» Task requirements: Quote the records below in full, exactly as given, with the images taken out.
━━ Provided records
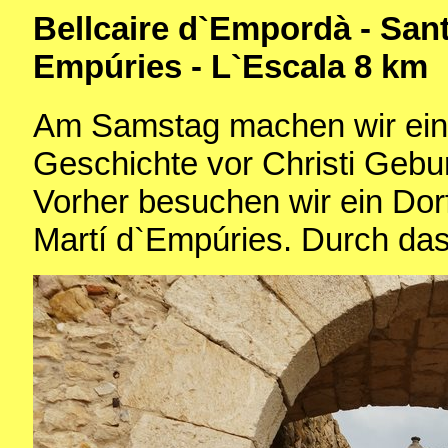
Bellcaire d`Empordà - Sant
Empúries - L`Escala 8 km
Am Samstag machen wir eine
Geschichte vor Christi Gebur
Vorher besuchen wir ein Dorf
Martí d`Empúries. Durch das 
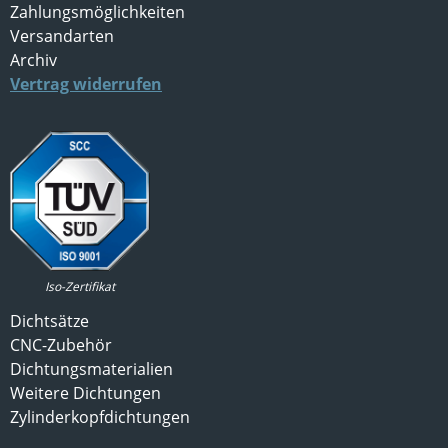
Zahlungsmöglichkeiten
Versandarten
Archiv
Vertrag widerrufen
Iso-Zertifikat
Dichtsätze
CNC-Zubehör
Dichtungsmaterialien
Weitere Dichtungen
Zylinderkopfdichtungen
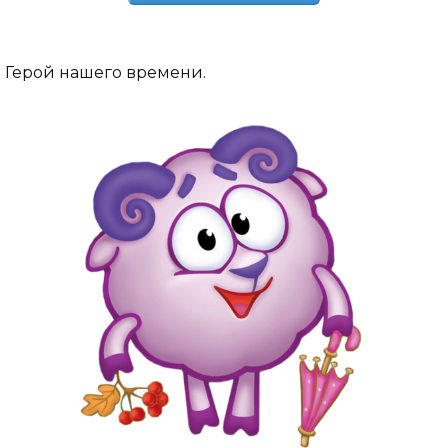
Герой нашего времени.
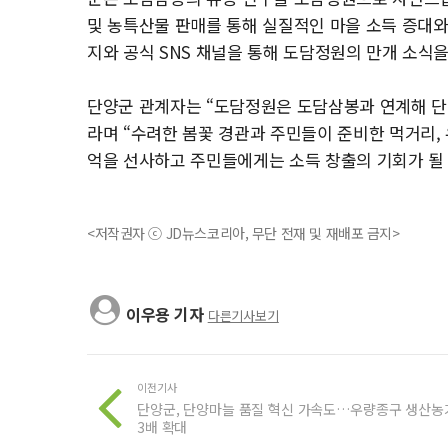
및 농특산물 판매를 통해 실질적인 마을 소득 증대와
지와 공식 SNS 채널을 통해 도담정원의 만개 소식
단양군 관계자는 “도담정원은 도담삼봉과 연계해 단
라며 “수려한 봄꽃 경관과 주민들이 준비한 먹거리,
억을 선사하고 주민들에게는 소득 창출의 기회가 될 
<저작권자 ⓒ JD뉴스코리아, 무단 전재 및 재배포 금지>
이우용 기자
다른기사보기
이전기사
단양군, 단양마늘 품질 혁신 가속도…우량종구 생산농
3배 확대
━━━━
» Exercise result:
Bellcaire d`Empordà - Sant
Empúries - L`Escala 8 km
Am Samstag machen wir eine
Geschichte vor Christi Gebur
Vorher besuchen wir ein Dorf
Martí d`Empúries. Durch das 
Zahlungsmöglichkeiten
Versandarten
Archiv
Vertrag widerrufen
Iso-Zertifikat
Dichtsätze
CNC-Zubehör
Dichtungsmaterialien
Weitere Dichtungen
Zylinderkopfdichtungen
Герой нашего времени.
및 농특산물 판매를 통해 실질적인 마을 소득 증대와
지와 공식 SNS 채널을 통해 도담정원의 만개 소식
단양군 관계자는 “도담정원은 도담삼봉과 연계해 단
라며 “수려한 봄꽃 경관과 주민들이 준비한 먹거리,
억을 선사하고 주민들에게는 소득 창출의 기회가 될 
<저작권자 ⓒ JD뉴스코리아, 무단 전재 및 재배포 금지>
이우용 기자
다른기사보기
이전기사
단양군, 단양마늘 품질 혁신 가속도…우량종구 생산농
3배 확대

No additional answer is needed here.